Problem requirements → The required output is all lines below that contain the word "track".

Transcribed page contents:
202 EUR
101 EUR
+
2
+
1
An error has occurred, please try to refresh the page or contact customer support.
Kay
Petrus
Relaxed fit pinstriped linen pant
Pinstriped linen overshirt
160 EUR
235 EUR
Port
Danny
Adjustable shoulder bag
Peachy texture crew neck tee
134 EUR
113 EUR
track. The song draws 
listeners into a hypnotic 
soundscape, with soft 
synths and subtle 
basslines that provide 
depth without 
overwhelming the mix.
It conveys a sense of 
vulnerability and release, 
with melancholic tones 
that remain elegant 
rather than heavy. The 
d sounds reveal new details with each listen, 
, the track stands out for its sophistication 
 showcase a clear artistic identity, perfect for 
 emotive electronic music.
* * *
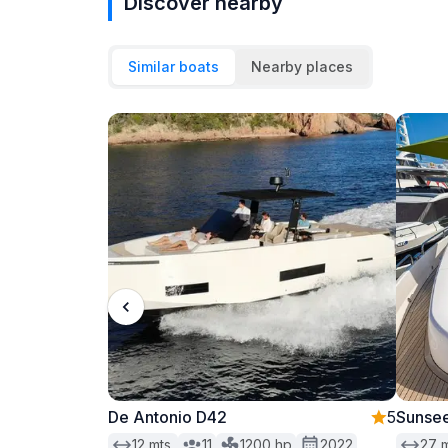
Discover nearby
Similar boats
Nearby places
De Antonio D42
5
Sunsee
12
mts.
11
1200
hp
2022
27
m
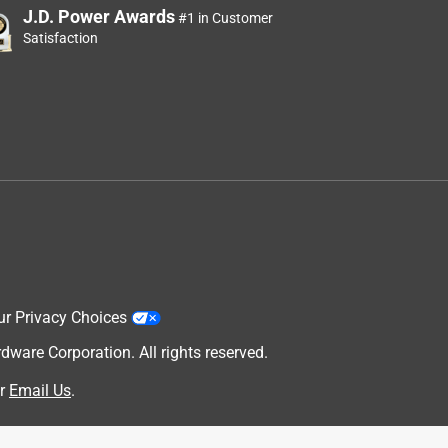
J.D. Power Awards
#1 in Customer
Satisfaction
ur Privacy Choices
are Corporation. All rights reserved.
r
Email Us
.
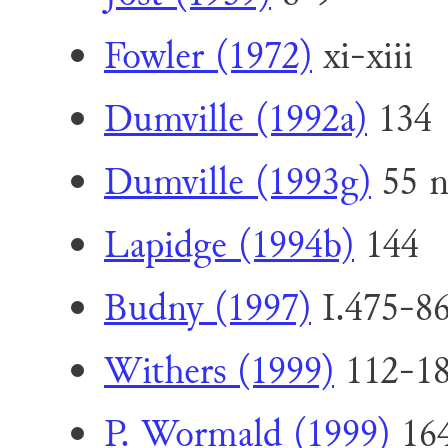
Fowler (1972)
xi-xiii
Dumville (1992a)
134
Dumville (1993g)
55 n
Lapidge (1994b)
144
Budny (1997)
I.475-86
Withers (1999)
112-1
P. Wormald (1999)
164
...
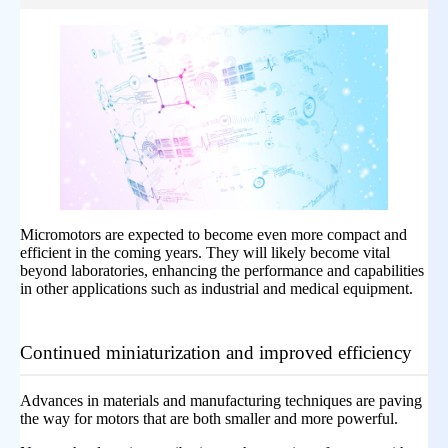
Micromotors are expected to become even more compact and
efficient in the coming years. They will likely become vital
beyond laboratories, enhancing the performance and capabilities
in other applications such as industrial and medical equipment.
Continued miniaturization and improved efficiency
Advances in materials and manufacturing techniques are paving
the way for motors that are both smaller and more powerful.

Answer box →
track. The song draws 
, the track stands out for its sophistication 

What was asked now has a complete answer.